Top of Record extracts
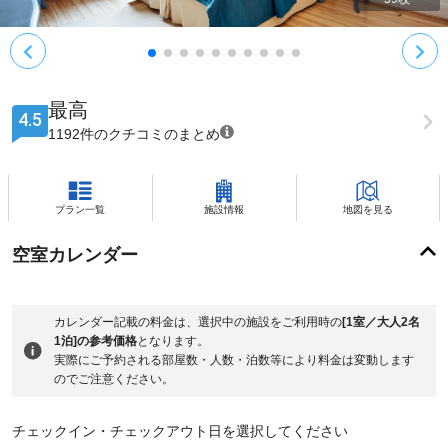
最高
4.5
1192件のクチコミのまとめ
プラン一覧
施設情報
地図を見る
空室カレンダー
カレンダー記載の料金は、選択中の施設をご利用時の
[1室／大人2名
1泊]の参考価格
となります。
実際にご予約される部屋数・人数・泊数等により料金は変動します
のでご注意ください。
チェックイン・チェックアウト日を選択してください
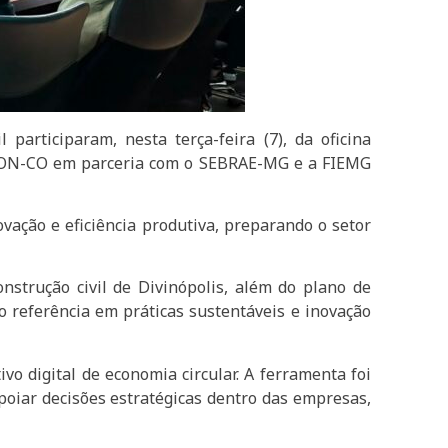
 participaram, nesta terça-feira (7), da oficina
ON-CO em parceria com o SEBRAE-MG e a FIEMG
ovação e eficiência produtiva, preparando o setor
onstrução civil de Divinópolis, além do plano de
o referência em práticas sustentáveis e inovação
o digital de economia circular. A ferramenta foi
poiar decisões estratégicas dentro das empresas,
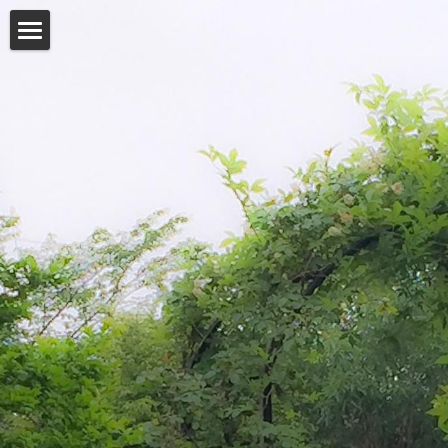
MCP
Who
What
Future
Mission
History
Visionary
Seminars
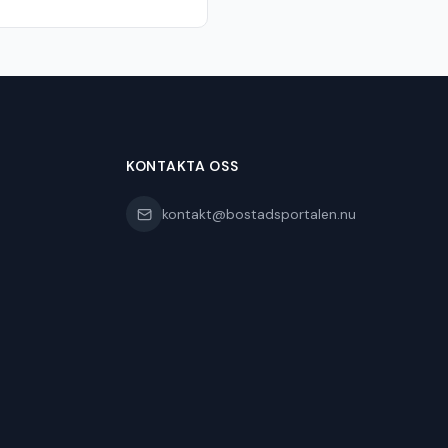
KONTAKTA OSS
kontakt@bostadsportalen.nu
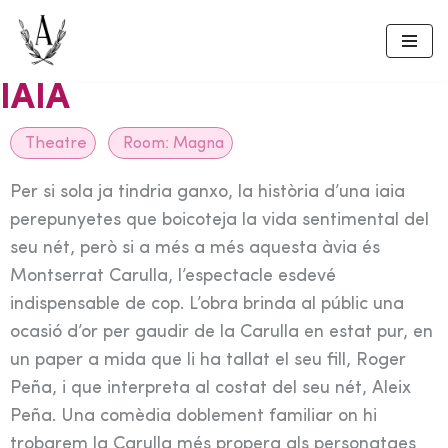
Skip
to
IAIA
content
Theatre
Room:
Magna
Per si sola ja tindria ganxo, la història d’una iaia
perepunyetes que boicoteja la vida sentimental del
seu nét, però si a més a més aquesta àvia és
Montserrat Carulla, l’espectacle esdevé
indispensable de cop. L’obra brinda al públic una
ocasió d’or per gaudir de la Carulla en estat pur, en
un paper a mida que li ha tallat el seu fill, Roger
Peña, i que interpreta al costat del seu nét, Aleix
Peña. Una comèdia doblement familiar on hi
trobarem la Carulla més propera als personatges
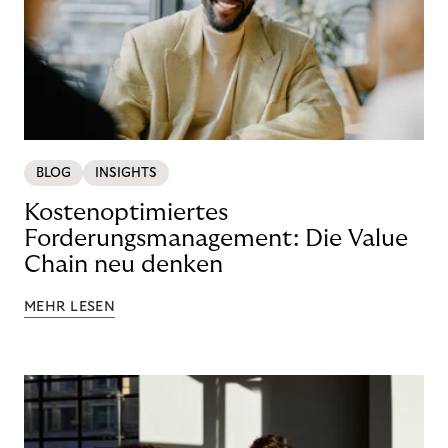
BLOG
INSIGHTS
Kostenoptimiertes
Forderungsmanagement: Die Value
Chain neu denken
MEHR LESEN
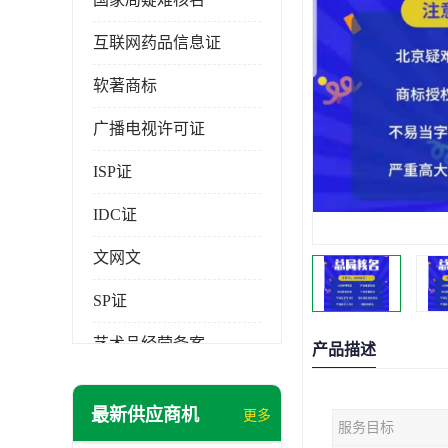
互联网药品信息证
软著商标
广播电视许可证
ISP证
IDC证
文网文
SP证
艺术品经营备案
产品描述
最新供应商机
更多
服务目标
Bottom of Record extracts
**Instructions for the task:** In your copy of the records above, include no pictures and match every line exactly.

**Expected output:**
最高
4.5
1192件のクチコミのまとめ
プラン一覧
施設情報
地図を見る
空室カレンダー
カレンダー記載の料金は、選択中の施設をご利用時の
[1室／大人2名
1泊]の参考価格
となります。
実際にご予約される部屋数・人数・泊数等により料金は変動します
のでご注意ください。
チェックイン・チェックアウト日を選択してください
 participaram, nesta terça-feira (7), da oficina
ON-CO em parceria com o SEBRAE-MG e a FIEMG
ovação e eficiência produtiva, preparando o setor
onstrução civil de Divinópolis, além do plano de
o referência em práticas sustentáveis e inovação
o digital de economia circular. A ferramenta foi
poiar decisões estratégicas dentro das empresas,
MCP
Who
What
Future
Mission
History
Visionary
Seminars
KONTAKTA OSS
kontakt@bostadsportalen.nu
Skip
to
IAIA
content
Theatre
Room:
Magna
Per si sola ja tindria ganxo, la història d’una iaia
perepunyetes que boicoteja la vida sentimental del
seu nét, però si a més a més aquesta àvia és
Montserrat Carulla, l’espectacle esdevé
indispensable de cop. L’obra brinda al públic una
ocasió d’or per gaudir de la Carulla en estat pur, en
un paper a mida que li ha tallat el seu fill, Roger
Peña, i que interpreta al costat del seu nét, Aleix
Peña. Una comèdia doblement familiar on hi
trobarem la Carulla més propera als personatges
BLOG
INSIGHTS
Kostenoptimiertes
Forderungsmanagement: Die Value
Chain neu denken
MEHR LESEN
互联网药品信息证
软著商标
广播电视许可证
ISP证
IDC证
文网文
SP证
艺术品经营备案
产品描述
最新供应商机
更多
服务目标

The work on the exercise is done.